**Task prompt**
Beginning at the line that contains "gan Geometri" and finishing at the line that contains "Hanterad driftsättning, volymprissättning", output the data below exactly. Include both end lines and no pictures.

Saved entries:
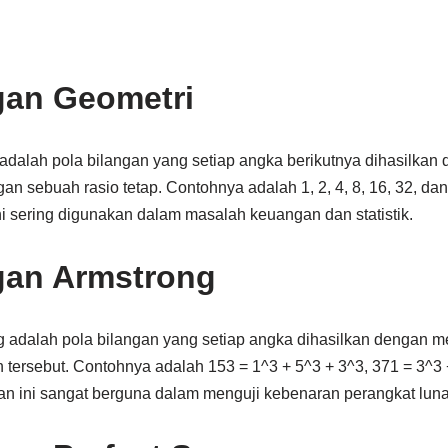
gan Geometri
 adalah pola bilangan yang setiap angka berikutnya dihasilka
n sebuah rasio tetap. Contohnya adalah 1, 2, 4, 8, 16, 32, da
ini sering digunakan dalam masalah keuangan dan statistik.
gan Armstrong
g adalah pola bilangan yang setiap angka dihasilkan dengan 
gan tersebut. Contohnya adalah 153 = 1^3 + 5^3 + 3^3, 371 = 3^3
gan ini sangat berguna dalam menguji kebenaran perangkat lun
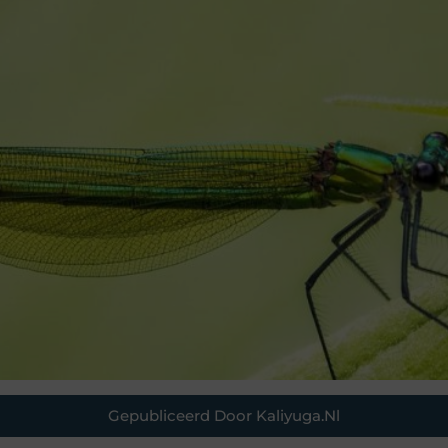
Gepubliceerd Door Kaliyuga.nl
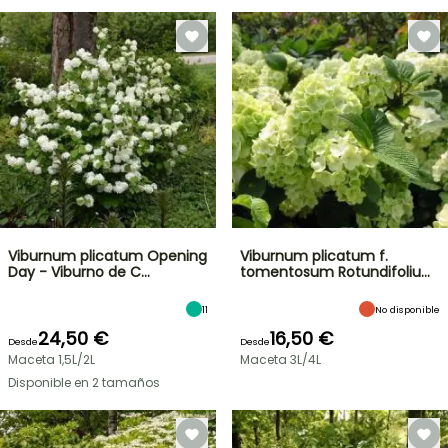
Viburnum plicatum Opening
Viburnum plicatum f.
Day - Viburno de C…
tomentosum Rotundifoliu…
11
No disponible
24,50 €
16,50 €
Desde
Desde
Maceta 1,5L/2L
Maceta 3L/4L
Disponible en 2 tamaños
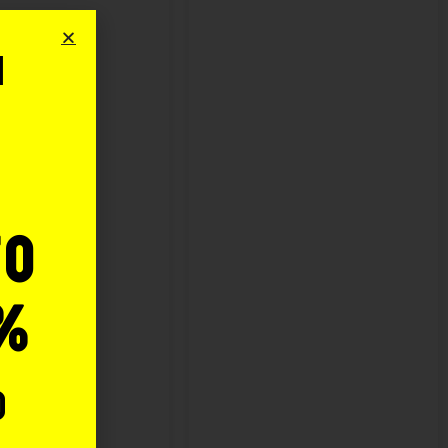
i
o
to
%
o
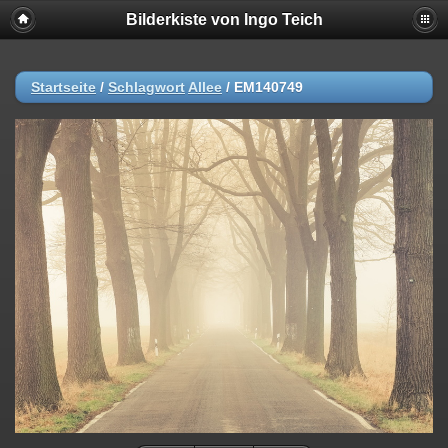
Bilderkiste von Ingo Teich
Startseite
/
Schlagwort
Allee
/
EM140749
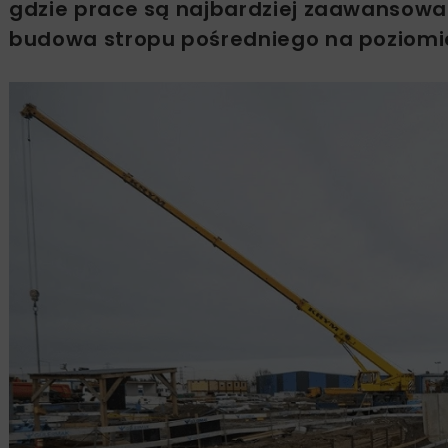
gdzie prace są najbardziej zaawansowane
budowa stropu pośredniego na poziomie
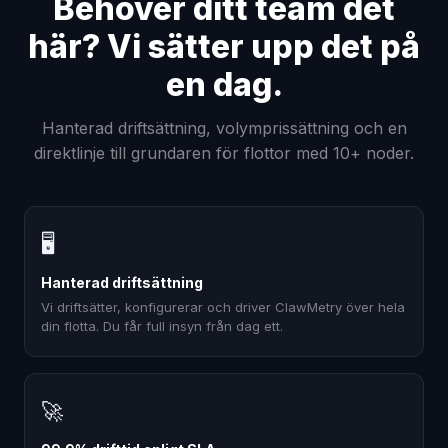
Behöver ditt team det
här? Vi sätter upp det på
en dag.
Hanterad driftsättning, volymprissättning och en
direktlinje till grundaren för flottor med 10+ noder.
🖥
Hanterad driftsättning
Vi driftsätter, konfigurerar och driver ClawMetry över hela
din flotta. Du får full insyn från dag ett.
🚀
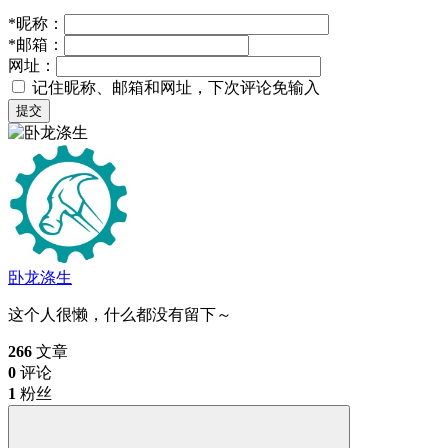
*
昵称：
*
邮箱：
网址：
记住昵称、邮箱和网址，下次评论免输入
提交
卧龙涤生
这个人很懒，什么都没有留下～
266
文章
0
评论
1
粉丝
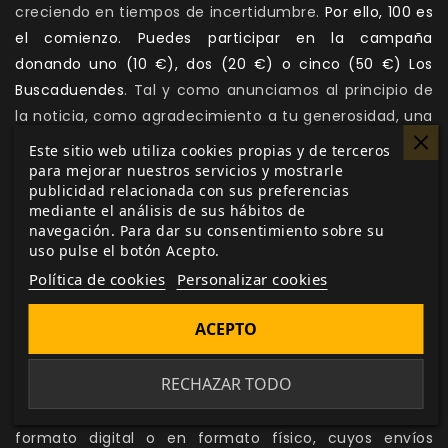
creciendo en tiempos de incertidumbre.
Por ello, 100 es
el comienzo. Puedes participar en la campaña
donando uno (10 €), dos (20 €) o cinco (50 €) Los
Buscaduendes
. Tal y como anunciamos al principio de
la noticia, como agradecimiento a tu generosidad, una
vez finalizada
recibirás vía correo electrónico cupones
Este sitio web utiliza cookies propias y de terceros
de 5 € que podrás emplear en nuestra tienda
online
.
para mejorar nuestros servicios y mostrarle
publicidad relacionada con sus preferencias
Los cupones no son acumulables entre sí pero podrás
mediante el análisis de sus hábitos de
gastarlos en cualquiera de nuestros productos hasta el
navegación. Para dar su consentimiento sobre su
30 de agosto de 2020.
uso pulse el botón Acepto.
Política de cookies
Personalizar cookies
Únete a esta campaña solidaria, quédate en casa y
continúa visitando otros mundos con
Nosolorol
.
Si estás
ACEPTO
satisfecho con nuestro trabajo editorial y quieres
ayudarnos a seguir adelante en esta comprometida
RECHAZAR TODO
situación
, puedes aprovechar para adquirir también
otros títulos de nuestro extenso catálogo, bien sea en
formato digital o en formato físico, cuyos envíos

...

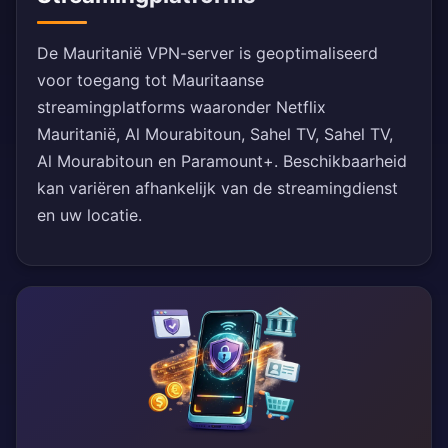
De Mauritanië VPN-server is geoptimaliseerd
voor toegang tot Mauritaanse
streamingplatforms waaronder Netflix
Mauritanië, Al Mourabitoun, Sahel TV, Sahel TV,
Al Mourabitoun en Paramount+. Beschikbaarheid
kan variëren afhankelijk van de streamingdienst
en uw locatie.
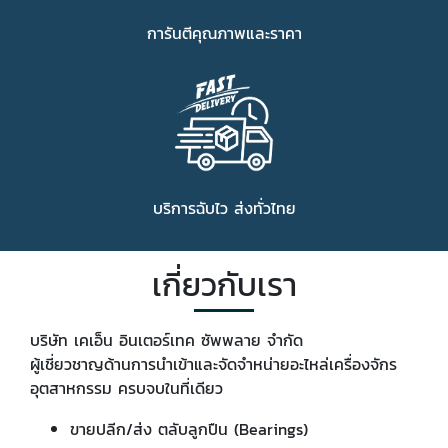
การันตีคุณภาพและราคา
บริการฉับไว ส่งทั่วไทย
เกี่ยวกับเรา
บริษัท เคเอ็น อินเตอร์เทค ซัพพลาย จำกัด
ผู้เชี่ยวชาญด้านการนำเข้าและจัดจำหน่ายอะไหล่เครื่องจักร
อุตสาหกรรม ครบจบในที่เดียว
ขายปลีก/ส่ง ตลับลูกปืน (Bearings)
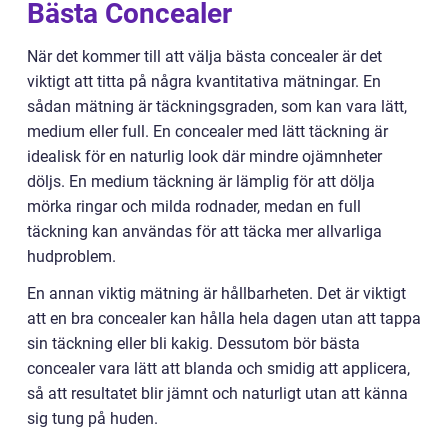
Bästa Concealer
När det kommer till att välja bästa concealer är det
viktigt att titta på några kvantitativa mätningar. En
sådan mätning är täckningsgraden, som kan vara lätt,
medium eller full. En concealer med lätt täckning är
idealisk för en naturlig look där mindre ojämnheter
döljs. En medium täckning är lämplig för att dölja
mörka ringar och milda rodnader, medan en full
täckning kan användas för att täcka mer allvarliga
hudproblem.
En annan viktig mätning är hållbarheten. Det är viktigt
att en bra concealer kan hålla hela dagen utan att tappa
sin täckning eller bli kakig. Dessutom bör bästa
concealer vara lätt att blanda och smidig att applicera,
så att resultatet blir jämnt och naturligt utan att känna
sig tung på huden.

---

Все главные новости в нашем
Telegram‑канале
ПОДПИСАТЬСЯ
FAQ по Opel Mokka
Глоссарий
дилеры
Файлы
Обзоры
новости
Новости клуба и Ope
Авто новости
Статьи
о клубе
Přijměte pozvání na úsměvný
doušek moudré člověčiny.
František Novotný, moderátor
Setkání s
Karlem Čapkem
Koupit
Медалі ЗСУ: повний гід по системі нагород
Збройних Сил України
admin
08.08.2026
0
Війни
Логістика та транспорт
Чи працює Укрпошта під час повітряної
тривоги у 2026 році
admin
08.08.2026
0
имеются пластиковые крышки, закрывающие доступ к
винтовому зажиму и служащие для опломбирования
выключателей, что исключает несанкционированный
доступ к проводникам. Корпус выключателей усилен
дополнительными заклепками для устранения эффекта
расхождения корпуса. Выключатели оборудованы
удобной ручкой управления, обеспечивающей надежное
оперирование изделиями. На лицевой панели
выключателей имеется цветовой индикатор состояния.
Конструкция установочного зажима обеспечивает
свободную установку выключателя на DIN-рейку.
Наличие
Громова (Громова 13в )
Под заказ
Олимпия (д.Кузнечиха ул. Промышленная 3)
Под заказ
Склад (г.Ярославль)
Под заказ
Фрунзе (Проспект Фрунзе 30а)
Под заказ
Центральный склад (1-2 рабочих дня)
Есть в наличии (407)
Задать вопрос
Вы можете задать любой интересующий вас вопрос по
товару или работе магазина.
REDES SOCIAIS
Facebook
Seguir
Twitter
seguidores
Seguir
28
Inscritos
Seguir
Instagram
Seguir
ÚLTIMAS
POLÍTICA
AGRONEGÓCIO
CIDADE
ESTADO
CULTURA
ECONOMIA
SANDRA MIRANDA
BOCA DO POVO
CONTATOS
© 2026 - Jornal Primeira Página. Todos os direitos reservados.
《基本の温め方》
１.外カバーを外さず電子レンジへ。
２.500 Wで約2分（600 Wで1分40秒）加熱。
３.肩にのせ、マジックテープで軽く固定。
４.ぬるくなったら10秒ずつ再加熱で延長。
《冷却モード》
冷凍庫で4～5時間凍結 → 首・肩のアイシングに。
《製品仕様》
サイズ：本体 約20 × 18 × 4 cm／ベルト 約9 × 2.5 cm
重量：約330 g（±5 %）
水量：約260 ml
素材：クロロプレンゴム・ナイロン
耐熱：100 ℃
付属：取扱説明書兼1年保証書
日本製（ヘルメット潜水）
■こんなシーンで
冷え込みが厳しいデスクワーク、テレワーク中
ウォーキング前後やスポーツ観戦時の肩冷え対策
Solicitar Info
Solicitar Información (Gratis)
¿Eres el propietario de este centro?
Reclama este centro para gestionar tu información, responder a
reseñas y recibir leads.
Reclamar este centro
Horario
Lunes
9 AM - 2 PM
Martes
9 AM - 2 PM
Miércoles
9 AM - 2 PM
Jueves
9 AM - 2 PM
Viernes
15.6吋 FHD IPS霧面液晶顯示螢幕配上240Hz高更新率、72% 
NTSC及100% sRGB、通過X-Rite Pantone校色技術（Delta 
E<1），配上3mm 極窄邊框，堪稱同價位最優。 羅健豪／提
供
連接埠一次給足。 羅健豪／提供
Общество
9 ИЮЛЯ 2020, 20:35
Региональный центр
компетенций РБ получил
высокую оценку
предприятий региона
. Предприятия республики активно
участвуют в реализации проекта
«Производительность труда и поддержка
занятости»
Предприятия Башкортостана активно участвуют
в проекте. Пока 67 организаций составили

**Exercise output**
gan Geometri
 adalah pola bilangan yang setiap angka berikutnya dihasilka
n sebuah rasio tetap. Contohnya adalah 1, 2, 4, 8, 16, 32, da
ini sering digunakan dalam masalah keuangan dan statistik.
gan Armstrong
g adalah pola bilangan yang setiap angka dihasilkan dengan 
gan tersebut. Contohnya adalah 153 = 1^3 + 5^3 + 3^3, 371 = 3^3
gan ini sangat berguna dalam menguji kebenaran perangkat lun
Gepubliceerd Door Kaliyuga.nl
Viburnum plicatum Opening
Viburnum plicatum f.
Day - Viburno de C…
tomentosum Rotundifoliu…
11
No disponible
24,50 €
16,50 €
Desde
Desde
Maceta 1,5L/2L
Maceta 3L/4L
Disponible en 2 tamaños
i
o
to
%
o
Bilderkiste von Ingo Teich
Startseite
/
Schlagwort
Allee
/
EM140749
gdzie prace są najbardziej zaawansowane
budowa stropu pośredniego na poziomie
Behöver ditt team det
här? Vi sätter upp det på
en dag.
Hanterad driftsättning, volymprissättning och en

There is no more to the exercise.